Zurück ans Meer, genauer ans Mittelmeer. An seinen Küsten entlang zogen die Herden der Hirten und mit ihnen wanderten die Hunde. Auch in Marokko kamen sie an und in den Bergen des hohen Atlas entstand der Aiidi oder auch Ayidi geschrieben. Ein Hund, der extreme Wetterbedingungen aushalten muß. Einerseits große Hitze, andererseits die frostig kalten Nächte in den Bergen. Aiidi sind daher mit einem langen und sehr dichten Fell ausgestattet, etwas kleiner als die meisten anderen Hirtenhunde, aber nicht weniger mutig und arbeitsfähig.

Auf unserer Mailingliste wurde er mal als Rätsel vorgestellt.

Gehalten wird er von den Hirten und Nomaden, die auch heute noch durch den hohen Atlas ziehen.

Aiidi sind in der Größe wie kleine Kaukasen, ziemlich langhaarig und es gibt sie, wie bei allen Hirtenhunden in den unterschiedlichsten Farben. Daher liegt ihre Schulterhöhe auch nur so um die Mitte 50 cm. Und ihr Gewicht beträgt zwischen 35 und 40 kg. Wie bei allen anderen Rassen, wichtig ist die Arbeitsfähigkeit, Aussehen ist zweitrangig. Sie bewachen nicht nur die Tiere der Hirten, sondern auch die Lager und Höhlen, während der Wanderschaft.

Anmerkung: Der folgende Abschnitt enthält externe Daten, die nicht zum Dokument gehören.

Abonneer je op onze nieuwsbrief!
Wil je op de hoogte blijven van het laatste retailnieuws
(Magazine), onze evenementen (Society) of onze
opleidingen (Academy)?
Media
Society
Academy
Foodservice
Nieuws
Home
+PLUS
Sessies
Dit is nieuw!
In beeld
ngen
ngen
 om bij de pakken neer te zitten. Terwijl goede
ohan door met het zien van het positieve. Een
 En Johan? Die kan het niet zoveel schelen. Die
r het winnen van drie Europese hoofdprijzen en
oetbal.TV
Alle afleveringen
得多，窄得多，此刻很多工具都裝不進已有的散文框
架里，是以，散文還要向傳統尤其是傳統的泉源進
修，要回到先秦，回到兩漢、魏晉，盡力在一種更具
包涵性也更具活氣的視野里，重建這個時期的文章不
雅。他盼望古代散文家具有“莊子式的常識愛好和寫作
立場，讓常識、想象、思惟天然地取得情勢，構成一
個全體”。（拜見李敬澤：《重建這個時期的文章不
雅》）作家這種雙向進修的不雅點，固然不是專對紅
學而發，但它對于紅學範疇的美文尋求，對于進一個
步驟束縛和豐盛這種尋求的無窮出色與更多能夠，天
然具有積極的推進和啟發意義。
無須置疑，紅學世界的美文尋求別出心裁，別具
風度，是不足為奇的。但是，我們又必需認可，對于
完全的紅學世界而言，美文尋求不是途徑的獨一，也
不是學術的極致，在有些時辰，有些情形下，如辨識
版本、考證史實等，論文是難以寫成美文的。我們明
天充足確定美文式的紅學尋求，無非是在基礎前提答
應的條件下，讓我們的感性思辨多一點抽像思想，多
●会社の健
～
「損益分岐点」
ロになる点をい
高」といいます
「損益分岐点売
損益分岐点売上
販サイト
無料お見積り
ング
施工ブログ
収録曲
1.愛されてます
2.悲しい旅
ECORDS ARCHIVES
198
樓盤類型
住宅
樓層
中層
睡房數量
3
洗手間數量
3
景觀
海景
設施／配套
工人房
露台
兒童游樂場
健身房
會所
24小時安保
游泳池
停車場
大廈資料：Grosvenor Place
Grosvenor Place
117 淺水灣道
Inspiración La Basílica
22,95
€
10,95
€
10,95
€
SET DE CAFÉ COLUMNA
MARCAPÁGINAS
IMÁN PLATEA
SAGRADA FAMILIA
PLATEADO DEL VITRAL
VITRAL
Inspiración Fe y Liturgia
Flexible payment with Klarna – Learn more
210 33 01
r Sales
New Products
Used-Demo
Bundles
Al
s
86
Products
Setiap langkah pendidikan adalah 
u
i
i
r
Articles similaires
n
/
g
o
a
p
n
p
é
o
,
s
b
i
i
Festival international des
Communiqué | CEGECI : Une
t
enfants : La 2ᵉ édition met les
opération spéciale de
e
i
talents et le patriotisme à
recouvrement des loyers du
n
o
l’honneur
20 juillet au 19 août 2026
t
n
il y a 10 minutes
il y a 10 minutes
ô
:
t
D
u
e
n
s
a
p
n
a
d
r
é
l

Über ihre Herkunft ist mir nichts bekannt, allerdings gibt es eigentlich nur zwei Möglichkeiten. Entweder kamen sie von er Iberischen Halbinsel, was eher unwahrscheinlich ist. Oder sie sind mit Schafen und Ziegen aus Kleinasien nach Marokko gekommen. Das halte ich für die wahrscheinlichere Lösung.

Der nachfolgende Text stammt von dem Autor und Dokumentarfilmer Gerald Krakauer, der Aiidis auf einer Expedition in den hohen Atlas kennen gelernt hat. Und von ihm bekam ich auch die Bilder aus Marokko.

Der Aiidi ... Hirtenhund in Marokko

Hirtenjungen mit einem Aiidi
Foto: Dr. Gerald Krakauer

... Dort lernen wir neben dem Sloughi auch den "Chin" kennen, auf Arabisch den "Hund", nach dessen Berührung sich ein gläubiger Moslem eigentlich die Hand waschen muß. Er fristet ein Dasein, wie der Franzose Daumas es 1853 beschrieb und schlimmer.

Ein Chin ist ein Pariahund, ein Dorfköter, manchmal ein Streuner, manchmal ein Hofhund. Mohammed, wie fast alle Hofbesitzer, hält ein paar von Ihnen in seinem Gehöft auf dem Plateau zwischen Safi und Marrakech. Gefüttert werden sie nicht, ihre Nahrung müssen sich die Tiere selbst suchen, häufig genug aus dem Abfall. Die Sloughis dagegen - sie werden nie einfach als .Hund" bezeichnet - bekommen einen nahrhaften Brei aus Olivenöl und Mehl.

Die einen werden gefüttert, weil sie rein sind, die anderen sind unrein, weil sie nicht gefüttert werden - absurde Konsequenz, die ursprünglich wohl einem uralten Hygienedenken entsprang. Schlimmer aber, was wir am Wegesrand finden, als wir Mohammeds Dorf verlassen. Da liegt, achtlos neben der Straße, der unerwünschte Nachwuchs einer Hofhündin, erschlagen mit einem Stein. Die Hunde starben, weil sie unrein waren und wertlos -ein für Sloughi - Welpen undenkbares Schicksal. Wenn der Besitzer sie nicht behalten will, kann er sie problemlos verkaufen, bisweilen für recht viel Geld.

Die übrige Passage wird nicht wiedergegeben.